The phrase “whitewashed wall” referred to a person who was a hypocrite. Jesus used a similar term in Matthew 23 when he referred to the teachers of the law and Pharisees as “whitewashed tombs.” In this interaction, we see a rare glimpse of Paul’s humanity. He was so dedicated to Jesus that he rarely let his temper or concerns for his own safety get in the way of his duty to share the gospel.

In the next moment, however, Paul regained his composure. He demonstrated his knowledge of the Law and apologized. And instead of going on with a pointless defense, Paul utilized a different strategy. He knew the differences of belief between the Sadducees and Pharisees, and he used that to pit the council against itself. A dispute broke out and some even came to Paul’s defense. It wasn't enough, though. Paul ended up a prisoner in Roman custody.

This must have been a dark and despairing time for Paul. He had been warned against all of this. Many tried to stop him from returning to Jerusalem. They knew he would face trouble. And now here he was, a prisoner, again. I imagine Paul wondered where God was in these moments. I suppose he doubted his decision to return to Jerusalem. He probably even doubted his whole mission. I know that’s how my brain works when things don't go how I thought they would, especially when I think I am following God.

In fact, there is debate amongst biblical scholars as to whether Paul should have returned to Jerusalem. Was he following God’s plans or his own? But here is what I think - it doesn't really matter. Because God was there with Paul in the midst of his actions, his imprisonment and everything else Paul did. And God used it for God’s purposes in the end. As much as we all try, we will not always follow God’s exact direction for our lives. We will take the wrong path and make mistakes along the way.

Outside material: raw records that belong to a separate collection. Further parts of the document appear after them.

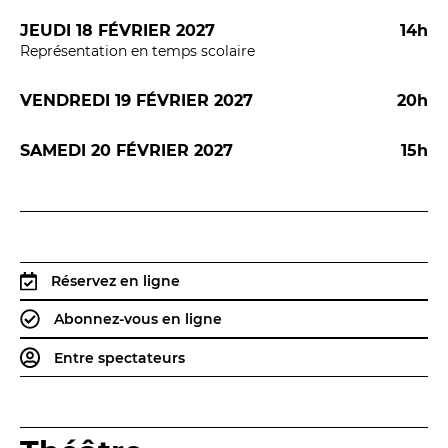
JEUDI 18 FÉVRIER 2027
14h
Représentation en temps scolaire
VENDREDI 19 FÉVRIER 2027
20h
LES FRANCISCAINS
LA CUISINE
SAMEDI 20 FÉVRIER 2027
15h
BILLETTERIE
Accueil & horaires
Réservez en ligne
Tarifs, abonnements & places à l’unité
Abonnez-vous en ligne
Entre spectateurs
Brochure interactive
Entre spectateurs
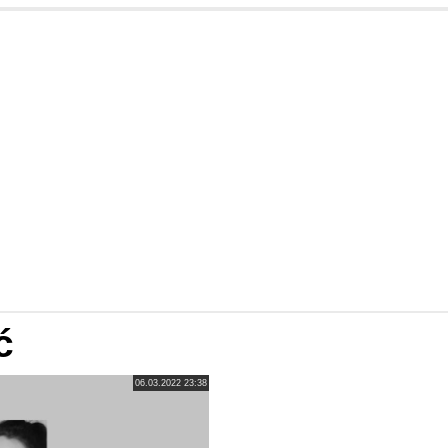
ć
06.03.2022 23:38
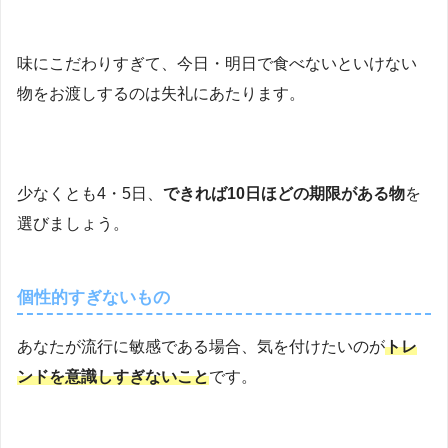
味にこだわりすぎて、今日・明日で食べないといけない
物をお渡しするのは失礼にあたります。
少なくとも4・5日、
できれば10日ほどの期限がある物
を
選びましょう。
個性的すぎないもの
あなたが流行に敏感である場合、気を付けたいのが
トレ
ンドを意識しすぎないこと
です。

Paul was doing his best to share the gospel of Jesus Christ. Did he make a mistake in returning to Jerusalem or was that God’s plan for him all along? I don't know. But I do know that God continued to work in and through Paul for many years to come. The next time you doubt God’s plan for you, or whether or not you are following the right path, remember Paul. God took this persecutor of Christians, a man who didn't heed warnings and landed in jail on multiple occasions, to impact the world permanently through his evangelism. Certainly, God can do something with you and me. 


Dear God, Give me the wisdom to take steps toward you and your plans for me. Give me insight when I need to change paths, and strength to endure hardships along the way. Share your vision with me and let me join you in your work. I offer all I am and all I have to you for your purposes. I know you are with me every step of the way, even if it is not the right step. Thank you for your daily grace and mercy, Lord. In Jesus’ name, Amen.